In Dayton, I stated my theory about all this. In the old days, the Hays Code prevented movies from “growing up,” so if you wanted to see adult themes and topics, you had to go to Broadway. Lillian Hellman’s The Children’s Hour was about lesbianism but you’d never know that from its first movie version, These Three (1936). Meanwhile, you could get musicals at the movies as well as on Broadway. When TV first arrived, it too skirted adult themes and topics, plus it often presented book musicals (some from Broadway, some originals) and musical revues (i.e., all those variety shows). Now we can see and hear adult themes and topics on network TV, not to mention cable. These days, it’s the musical that’s all too sadly missing from television. You want to see and hear people dancing and singing? Try 41st to 54th streets in New York City. You want to hear about sex, drugs, and violence? Prime time at 8, news at 11.

People often mourn “The Death of the Broadway Play,” and I see their point. But two other points come to mind, as I told the Dayton audience. First, the cast of the Broadway play has shrunk considerably: Life with Father had 16 characters, Tobacco Road had 11, Abie’s Irish Rose had 21, while many newer plays have just four or five characters and might get lost on a Broadway stage. In a small Off-Broadway house, a play often has more impact and makes a theatergoer feel more a part of the action. (I have to mention that another of the Dayton judges, my TheaterMania colleague David Finkle, made an excellent point: hearing an audience of 1,000 theatergoers gasp at some of Doubt’s lines was far more potent than hearing a couple of hundred people do the same thing at Manhattan Theatre Club.)

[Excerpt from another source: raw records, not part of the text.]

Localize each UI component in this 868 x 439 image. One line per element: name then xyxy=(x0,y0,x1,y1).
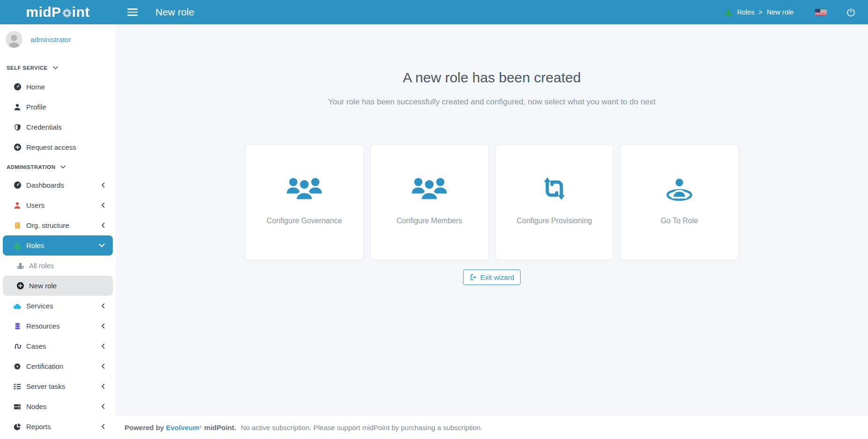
sidebar-item-resources[interactable]: Resources xyxy=(0,316,116,336)
sidebar-item-server-tasks[interactable]: Server tasks xyxy=(0,376,116,396)
hamburger-icon[interactable] xyxy=(127,7,138,18)
plus-circle-icon xyxy=(13,143,22,151)
section-administration[interactable]: ADMINISTRATION xyxy=(0,157,116,175)
subscription-message: No active subscription. Please support m… xyxy=(241,424,482,432)
page-title: New role xyxy=(155,7,194,18)
shield-icon xyxy=(13,124,22,131)
card-configure-members[interactable]: Configure Members xyxy=(370,144,489,260)
chevron-down-icon xyxy=(53,66,58,70)
sidebar-item-new-role[interactable]: New role xyxy=(3,276,113,296)
card-label: Configure Provisioning xyxy=(517,217,592,225)
users-group-icon xyxy=(286,171,323,206)
breadcrumb-new-role[interactable]: New role xyxy=(767,8,794,16)
chevron-left-icon xyxy=(101,202,105,208)
dashboard-icon xyxy=(13,83,22,91)
us-flag-icon[interactable] xyxy=(815,9,827,15)
sidebar-item-nodes[interactable]: Nodes xyxy=(0,396,116,417)
main-title: A new role has been created xyxy=(116,70,868,86)
midpoint-logo[interactable]: midP int xyxy=(0,4,116,20)
sign-out-icon xyxy=(470,274,477,281)
card-configure-governance[interactable]: Configure Governance xyxy=(245,144,364,260)
task-list-icon xyxy=(13,383,22,390)
card-configure-provisioning[interactable]: Configure Provisioning xyxy=(495,144,614,260)
role-icon xyxy=(725,9,733,16)
user-panel[interactable]: administrator xyxy=(0,24,116,53)
breadcrumb: Roles > New role xyxy=(725,8,794,16)
sidebar-item-certification[interactable]: Certification xyxy=(0,356,116,376)
registered-mark: ® xyxy=(199,425,202,430)
sidebar: administrator SELF SERVICE Home Profile … xyxy=(0,24,116,439)
role-icon xyxy=(15,262,25,269)
seal-icon xyxy=(13,363,22,370)
sidebar-item-dashboards[interactable]: Dashboards xyxy=(0,175,116,195)
breadcrumb-roles[interactable]: Roles xyxy=(737,8,754,16)
logo-text-pre: midP xyxy=(26,4,61,20)
chevron-left-icon xyxy=(101,182,105,188)
role-icon xyxy=(13,242,22,249)
sidebar-item-cases[interactable]: Cases xyxy=(0,336,116,356)
chevron-left-icon xyxy=(101,383,105,389)
user-icon xyxy=(13,103,22,111)
main-content: A new role has been created Your role ha… xyxy=(116,24,868,416)
sidebar-item-profile[interactable]: Profile xyxy=(0,97,116,117)
sidebar-item-all-roles[interactable]: All roles xyxy=(0,256,116,276)
exit-row: Exit wizard xyxy=(116,270,868,285)
card-label: Go To Role xyxy=(661,217,698,225)
card-label: Configure Governance xyxy=(267,217,342,225)
dashboard-icon xyxy=(13,181,22,189)
sidebar-item-request-access[interactable]: Request access xyxy=(0,137,116,157)
chevron-down-icon xyxy=(99,243,105,248)
chevron-left-icon xyxy=(101,403,105,410)
plus-circle-icon xyxy=(15,282,25,290)
top-bar: midP int New role Roles > New role xyxy=(0,0,868,24)
sidebar-item-credentials[interactable]: Credentials xyxy=(0,117,116,137)
chevron-left-icon xyxy=(101,323,105,329)
exit-wizard-button[interactable]: Exit wizard xyxy=(463,270,521,285)
chevron-left-icon xyxy=(101,424,105,430)
footer: Powered by Evolveum® midPoint. No active… xyxy=(116,416,868,439)
chevron-down-icon xyxy=(60,165,66,169)
building-icon xyxy=(13,222,22,229)
card-go-to-role[interactable]: Go To Role xyxy=(620,144,739,260)
chevron-left-icon xyxy=(101,363,105,369)
role-icon xyxy=(665,171,694,206)
retweet-icon xyxy=(539,171,569,206)
sidebar-item-services[interactable]: Services xyxy=(0,296,116,316)
product-name: midPoint. xyxy=(204,424,236,432)
sidebar-item-users[interactable]: Users xyxy=(0,195,116,215)
user-icon xyxy=(13,202,22,209)
chevron-left-icon xyxy=(101,303,105,309)
cloud-icon xyxy=(13,303,22,309)
sidebar-item-reports[interactable]: Reports xyxy=(0,417,116,437)
logo-text-post: int xyxy=(72,4,90,20)
sidebar-item-home[interactable]: Home xyxy=(0,77,116,97)
pie-chart-icon xyxy=(13,423,22,431)
gear-icon xyxy=(61,6,72,18)
user-name: administrator xyxy=(30,36,71,44)
sidebar-item-roles[interactable]: Roles xyxy=(3,235,113,256)
sidebar-item-org-structure[interactable]: Org. structure xyxy=(0,215,116,235)
evolveum-link[interactable]: Evolveum xyxy=(166,424,199,432)
chevron-left-icon xyxy=(101,222,105,228)
exit-wizard-label: Exit wizard xyxy=(480,273,515,282)
card-label: Configure Members xyxy=(397,217,463,225)
section-self-service[interactable]: SELF SERVICE xyxy=(0,53,116,77)
case-flow-icon xyxy=(13,343,22,350)
chevron-left-icon xyxy=(101,343,105,349)
users-group-icon xyxy=(411,171,448,206)
power-icon[interactable] xyxy=(846,8,855,17)
main-subtitle: Your role has been successfully created … xyxy=(116,97,868,107)
avatar xyxy=(6,31,22,48)
breadcrumb-separator: > xyxy=(758,8,762,16)
database-icon xyxy=(13,322,22,330)
wizard-cards: Configure Governance Configure Members xyxy=(116,144,868,260)
powered-by-text: Powered by xyxy=(125,424,164,432)
server-icon xyxy=(13,403,22,410)
topbar-right: Roles > New role xyxy=(725,8,868,17)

My second point? The non-musical play is alive and well throughout the country, for we have all those wonderful regional theaters. I’ll bet there are more professional performances of plays in aggregate now than there were in Broadway’s heyday. A week after my stint in Dayton, I was off to the Contemporary American Theater Festival in Shepherdstown, West Virginia. As you’ll read in my next column, I had an extraordinary time there at shows in which no one sang a note.